Commercial Thinking

Entire agreement clauses continue to generate disputes which, in turn, lead to further judicial re-statements and refinements of previous decisions. They also continue to generate articles such as this.

One of the issues considered by the Court of Appeal in the case of AXA Sun Life Services plc v Campbell Martin Limited (and three other actions brought by AXA where common issues arose) [2011] EWCA Civ 133 was the entire agreement clause, standard in AXA's agency appointment agreements, which excluded liability for representations and, in particular, misrepresentations. The defendants alleged that various representations had been made by AXA to each of them before they entered into their agreement, including the representation that they would be able to operate on a multi-tied basis.
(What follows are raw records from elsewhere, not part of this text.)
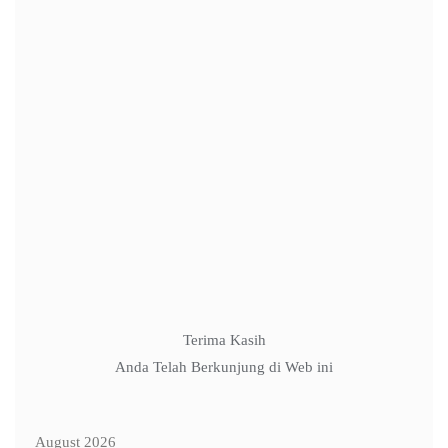
Name
*
Email
*
Website
Terima Kasih
Anda Telah Berkunjung di Web ini
August 2026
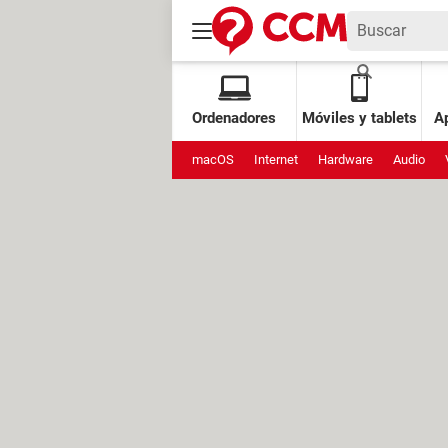
Ordenadores
Móviles y tablets
Ap
macOS
Internet
Hardware
Audio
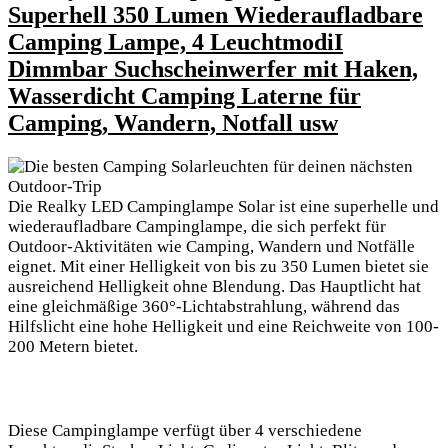
Superhell 350 Lumen Wiederaufladbare
Camping Lampe, 4 LeuchtmodiI
Dimmbar Suchscheinwerfer mit Haken,
Wasserdicht Camping Laterne für
Camping, Wandern, Notfall usw
Die⁣ Realky LED Campinglampe Solar ist eine superhelle und‌
wiederaufladbare Campinglampe, die sich perfekt für
Outdoor-Aktivitäten wie Camping, Wandern und Notfälle
eignet. ‌Mit einer Helligkeit von bis zu 350 Lumen bietet sie
ausreichend Helligkeit ohne Blendung. Das Hauptlicht hat
eine gleichmäßige 360°-Lichtabstrahlung, während das
Hilfslicht eine hohe Helligkeit ​und ​eine Reichweite von 100-
200 Metern bietet.
Diese‌ Campinglampe verfügt über 4 verschiedene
AXA's standard form of agreement, in fact, appointed them as its tied agent which precluded them from operating on a multi-tied basis.
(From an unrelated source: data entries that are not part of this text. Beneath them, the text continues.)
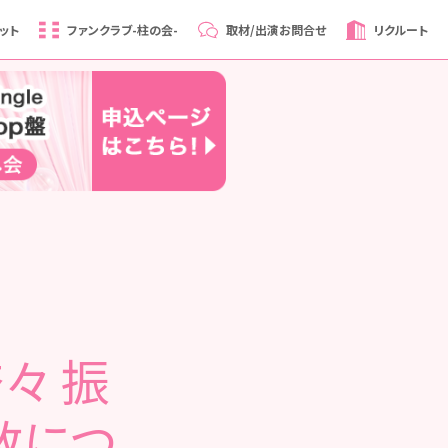
ット
ファンクラブ
-柱の会-
取材/出演
お問合せ
リクルート
奈々 振
数につ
The dispute, and the decision of the court, was very much based upon the specific wording of the entire agreement clause, the most relevant part of which read as follows: "this Agreement shall supersede any prior promises, agreements, representations, undertakings or implications whether made orally or in writing between you and us relating to the subject matter of this Agreement".
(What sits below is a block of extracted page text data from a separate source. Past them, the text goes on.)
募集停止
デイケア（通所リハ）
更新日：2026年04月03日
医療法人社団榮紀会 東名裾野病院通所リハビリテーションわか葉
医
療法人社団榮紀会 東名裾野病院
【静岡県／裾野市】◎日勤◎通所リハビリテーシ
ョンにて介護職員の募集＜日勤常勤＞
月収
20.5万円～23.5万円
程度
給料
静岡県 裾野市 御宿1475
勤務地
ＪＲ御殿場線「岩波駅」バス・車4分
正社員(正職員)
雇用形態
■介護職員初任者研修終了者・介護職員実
It was accepted by all parties that the clause was effective to exclude collateral warranties, that is, collateral agreements the terms of which were not to be found in the agreements themselves. The argument centred on whether the wording was effective to prevent AXA being liable for alleged misrepresentations.

As may be expected, AXA argued that these words operated to eliminate misrepresentations and/or to exclude liability for misrepresentations, at least as far as concerned misrepresentations as to the terms of the agreements. The court noted, however, that the clause dealt mainly with contractual matters and that there was just this one reference to "representation" and no reference to "misrepresentation" (as distinct from accurate or true representations). The court further noted that the wording did not, in terms, state that no representations had been made or that no reliance had been placed upon representations (contractual estoppel) or that liability had been excluded. The clause provided only that any such representations were "superseded".

The court conducted a review of previously decided cases relating to clauses excluding or purporting to exclude representations or liability for representations. In particular, similar wording to that in the current case was considered in BSkyB Limited v HP Enterprise Services UK Limited [2010] EWHC 86 (TCC). In that decision Ramsey J concluded that prior representations were superseded in that they did not become a term of the agreement unless included in the agreement. The wording of the entire agreement clause in that case, however, did not take away a right of the party to whom a representation had been made to rely on that representation when entering into the agreement and to claim on it. Clear words are needed to exclude liability for misrepresentation and the clause in the BSkyB case did not include any such clear wording. In the AXA case, the court arrived at the same decision.

The court considered that to exclude liability for misrepresentation, the clause must state the parties' agreement that no representations have been made; or that there has been no reliance of any representations; or contain an express exclusion of liability for misrepresentation.

It is worth noting that the allegations of misrepresentation were allegations of negligent misrepresentation. The law does not, in any event, permit exclusion of liability for fraudulent misrepresentation.

The content of this article is intended to provide a general guide to the subject matter. Specialist advice should be sought about your specific circumstances.